9. 1972 and 1975: Refusing accolades (for a while)

Against his will, Russell’s number is retired by the Celtics and he refuses to attend the ceremony. He also refuses to attend his induction to the Basketball Hall of Fame in 1975 as a protest that he would be the first African American player to be enshrined.

However, in 1999 he returns to Boston for a ceremony in which his No. 6 was “re-retired.”

A statue of Russell is unveiled in City Hall Plaza in 2013, something Russell agrees to in exchange for a promise by city officials to fund a program to mentor youth.
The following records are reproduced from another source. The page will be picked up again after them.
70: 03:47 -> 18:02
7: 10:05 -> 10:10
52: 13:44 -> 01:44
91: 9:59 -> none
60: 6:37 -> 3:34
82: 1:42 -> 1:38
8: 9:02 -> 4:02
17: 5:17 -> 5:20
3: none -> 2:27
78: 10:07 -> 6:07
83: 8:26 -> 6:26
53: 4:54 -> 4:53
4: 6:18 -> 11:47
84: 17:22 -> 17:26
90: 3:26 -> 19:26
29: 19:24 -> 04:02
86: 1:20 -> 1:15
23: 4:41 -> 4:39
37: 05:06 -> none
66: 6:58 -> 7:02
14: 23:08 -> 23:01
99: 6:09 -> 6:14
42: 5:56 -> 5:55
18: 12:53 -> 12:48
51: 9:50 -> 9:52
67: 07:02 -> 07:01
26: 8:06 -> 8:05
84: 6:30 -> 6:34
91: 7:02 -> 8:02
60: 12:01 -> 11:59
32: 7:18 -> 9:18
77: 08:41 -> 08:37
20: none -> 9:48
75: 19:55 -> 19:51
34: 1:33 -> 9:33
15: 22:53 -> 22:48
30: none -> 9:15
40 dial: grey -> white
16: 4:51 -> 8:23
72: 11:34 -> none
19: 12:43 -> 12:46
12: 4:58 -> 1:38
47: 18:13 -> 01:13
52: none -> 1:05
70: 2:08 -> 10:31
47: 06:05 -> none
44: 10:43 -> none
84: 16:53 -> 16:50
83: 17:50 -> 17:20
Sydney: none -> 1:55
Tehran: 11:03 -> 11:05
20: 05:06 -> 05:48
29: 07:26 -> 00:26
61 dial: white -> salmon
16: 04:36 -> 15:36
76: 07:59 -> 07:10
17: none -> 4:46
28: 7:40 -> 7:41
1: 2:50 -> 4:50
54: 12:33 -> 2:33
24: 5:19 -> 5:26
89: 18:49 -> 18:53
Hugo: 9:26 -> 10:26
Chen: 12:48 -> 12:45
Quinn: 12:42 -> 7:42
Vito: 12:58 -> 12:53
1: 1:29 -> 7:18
It’s inscribed with a quote that captures how he played: “The most important measure of how good a game I’d played was how much better I’d made my teammates play.”

10. 2009: A big award gets the Russell imprint

The award given to the MVP of the NBA Finals, something Russell never won, is named the Bill Russell NBA Finals MVP Award. “This is one of my proudest moments in basketball,” he says, “because I determined early in my career the only important statistic in basketball is the final score.”

Barack Obama awarded Bill Russell the Medal of Freedom in February 2011. (Jim Watson/AFP via Getty Images)
© Jim Watson/AFP/Getty ImagesBarack Obama awarded Bill Russell the Medal of Freedom in February 2011. (Jim Watson/AFP via Getty Images)

11. 2010: The Medal of Freedom

He is awarded the Presidential Medal of Freedom, the nation’s highest civilian honor, by Barack Obama for his athletic accomplishments and his advocacy for human rights.

12. July 31, 2022: A storied life ends

Russell, called by NBA Commissioner Adam Silver “the greatest champion in all of team sports,” dies at 88.